Archaeologists have uncovered evidence of long-distance trade going as far back as 200,000 years ago. The artifacts are mainly things such as obsidian tools that are relatively impervious to the ravages of time, found hundreds of miles away from where they naturally occur. In fact, such finds can determine economic health through history. After the fall of the Roman Empire, long-distance artifacts such as foreign coins, papyrus, and oil lamps suddenly disappear from Europe’s archaeological sites. We call this low-trade period the Dark Ages. These and other distant items reappear a few centuries later, both in the ground and in surviving literature. Not coincidentally, times were better.
Trade can also explain such basics of civilization as the birth of cities. Some people settled down in one place for the first time and specialized in agriculture, trading their surplus for goods and services. This led to a better life. As Iain Murray and I point out in our new paper. “Traders of the Lost Ark.”

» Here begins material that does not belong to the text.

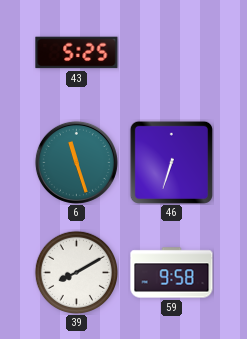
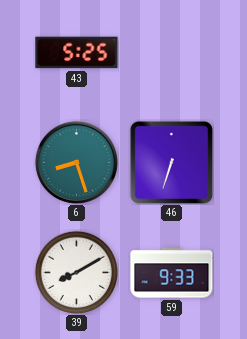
6: 11:27 -> 8:27
59: 9:58 -> 9:33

Over time, people found they could achieve a more stable lifestyle by tending to domesticated crops and animals—at least compared to nomadic hunting and gathering—but this required specialization and trade. For example, some people specialized in farming and traded their surplus crops to others in exchange for tools or shelter. Others specialized in services, such as milling grain into flour or brewing it into beer. Without trade, such specialization would have been impossible.
Trade also made the first governments possible:
The late University of Maryland economist Mancur Olson theorized that the first governments were “stationary bandits,” who traded protection from other bandits—or themselves—for a fee in the form of taxation.
As governments became more established, they later decided to bite the hand that feeds them:
When governments get involved in trade, it is usually to erect barriers to it. While special interests have always benefited from the reduced competition trade restraints bring, historically, most traders have objected to such interventions. Important clauses of [the] Magna Carta enjoin the King of England from stopping traders from entering the country. The American Declaration of Independence, in its litany of offenses blamed on King George III, chides him for “cutting off our Trade with all parts of the world.”
This is why the first “international” trade system was actually a mechanism for restricting and redirecting trade to fit some government prerogative. The mercantilist system that governed trade during the colonial era was based on the “rights” of monarchs to maintain a “balance of trade” that would allegedly enrich them and their favored commercial partners. It accomplished this by imposing a series of tariffs, import quotas, and prohibitions to affect the balance of trade in favor of these interests. In effect, the mercantilist system was the first example of crony capitalism writ large.
This kind of big-picture historical sketch might seem academic. But when it comes to trade, it’s very practical. It is important to remember our roots. No trade, no civilization. The debate over tariffs and other trade barriers goes back much, much further than the last two years. We are the current participants in a debate as old as our species—and knowing exactly what we have been fighting over for so long gives context for exactly why it is important to fight, and fight hard, against every new trade restriction that politicians concoct.